◆ **Exercise directions**
The answer is to be the lines below that lie between the line holding "Facile pour n'importe" and the line holding "SLAVONSKI BROD", inclusive, transcribed exactly and free of pictures.

*** Opening of Supplied data ***

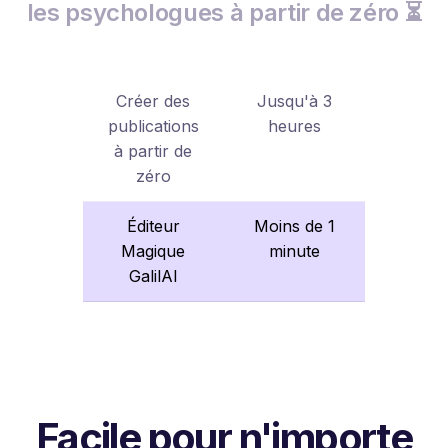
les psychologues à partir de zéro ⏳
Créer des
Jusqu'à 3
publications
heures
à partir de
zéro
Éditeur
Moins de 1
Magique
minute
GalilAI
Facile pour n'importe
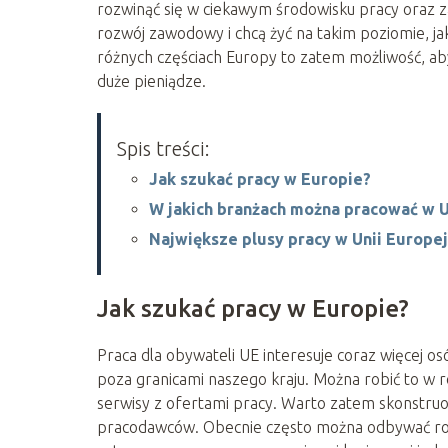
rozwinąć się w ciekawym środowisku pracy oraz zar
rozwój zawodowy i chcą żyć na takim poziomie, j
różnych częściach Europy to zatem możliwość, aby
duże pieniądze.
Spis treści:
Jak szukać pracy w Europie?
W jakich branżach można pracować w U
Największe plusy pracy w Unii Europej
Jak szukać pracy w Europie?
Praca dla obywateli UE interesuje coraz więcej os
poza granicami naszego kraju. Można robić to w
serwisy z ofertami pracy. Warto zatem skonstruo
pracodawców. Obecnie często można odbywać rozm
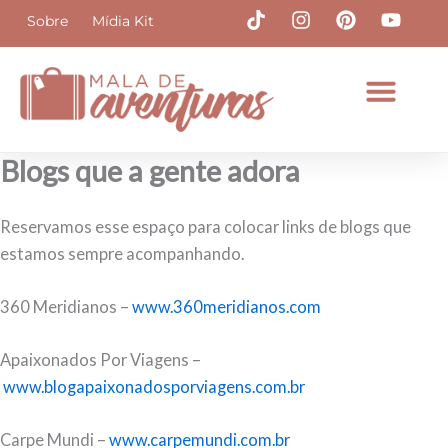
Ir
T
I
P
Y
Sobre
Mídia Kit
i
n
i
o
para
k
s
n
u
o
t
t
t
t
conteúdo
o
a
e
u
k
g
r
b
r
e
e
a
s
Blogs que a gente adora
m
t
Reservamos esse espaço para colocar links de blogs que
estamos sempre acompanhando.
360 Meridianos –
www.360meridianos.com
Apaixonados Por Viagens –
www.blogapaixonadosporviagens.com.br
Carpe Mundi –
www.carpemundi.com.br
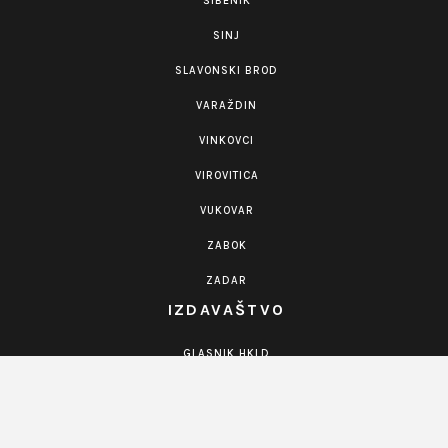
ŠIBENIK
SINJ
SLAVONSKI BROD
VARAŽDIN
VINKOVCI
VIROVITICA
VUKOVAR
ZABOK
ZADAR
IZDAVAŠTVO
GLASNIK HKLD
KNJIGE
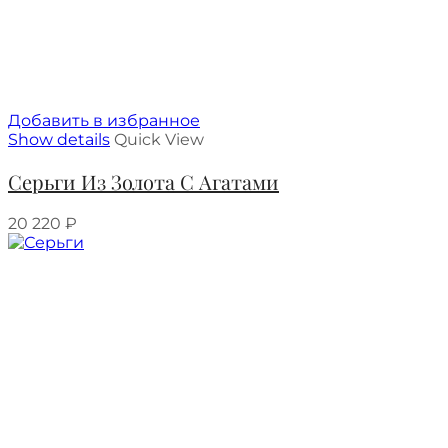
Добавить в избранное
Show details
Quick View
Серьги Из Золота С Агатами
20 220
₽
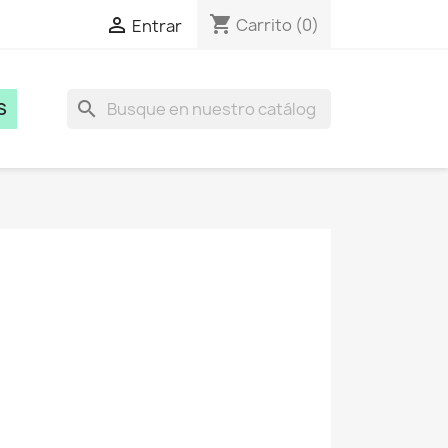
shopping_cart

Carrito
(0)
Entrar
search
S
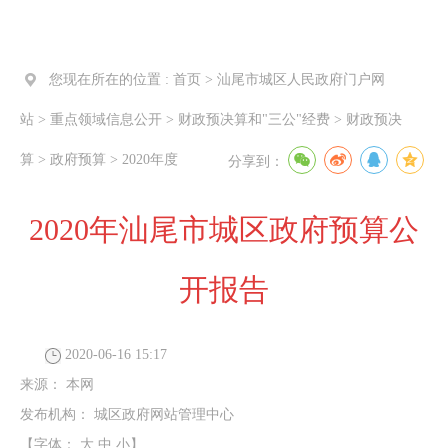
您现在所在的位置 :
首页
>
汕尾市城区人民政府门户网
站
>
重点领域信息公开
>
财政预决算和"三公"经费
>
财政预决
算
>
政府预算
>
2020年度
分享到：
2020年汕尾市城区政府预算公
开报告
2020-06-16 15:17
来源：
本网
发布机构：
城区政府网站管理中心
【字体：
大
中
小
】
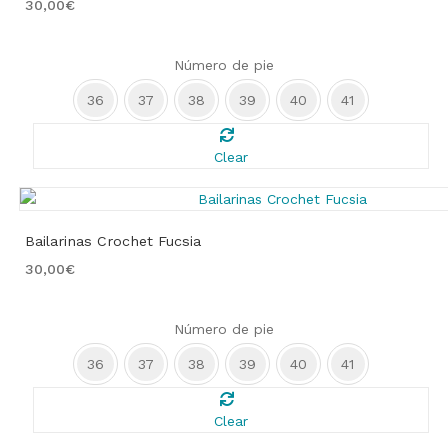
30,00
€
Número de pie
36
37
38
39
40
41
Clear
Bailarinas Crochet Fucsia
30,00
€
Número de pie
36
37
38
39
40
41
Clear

*** Close of Supplied data ***

◆ **Problem solution**
Facile pour n'importe
rozwinąć się w ciekawym środowisku pracy oraz zar
rozwój zawodowy i chcą żyć na takim poziomie, j
różnych częściach Europy to zatem możliwość, aby
duże pieniądze.
Spis treści:
Jak szukać pracy w Europie?
W jakich branżach można pracować w U
Największe plusy pracy w Unii Europej
Jak szukać pracy w Europie?
Praca dla obywateli UE interesuje coraz więcej os
poza granicami naszego kraju. Można robić to w
serwisy z ofertami pracy. Warto zatem skonstruo
pracodawców. Obecnie często można odbywać rozm
Ir
T
I
P
Y
Sobre
Mídia Kit
i
n
i
o
para
k
s
n
u
o
t
t
t
t
conteúdo
o
a
e
u
k
g
r
b
r
e
e
a
s
Blogs que a gente adora
m
t
Reservamos esse espaço para colocar links de blogs que
estamos sempre acompanhando.
360 Meridianos –
www.360meridianos.com
Apaixonados Por Viagens –
www.blogapaixonadosporviagens.com.br
Carpe Mundi –
www.carpemundi.com.br
ŠIBENIK
SINJ
SLAVONSKI BROD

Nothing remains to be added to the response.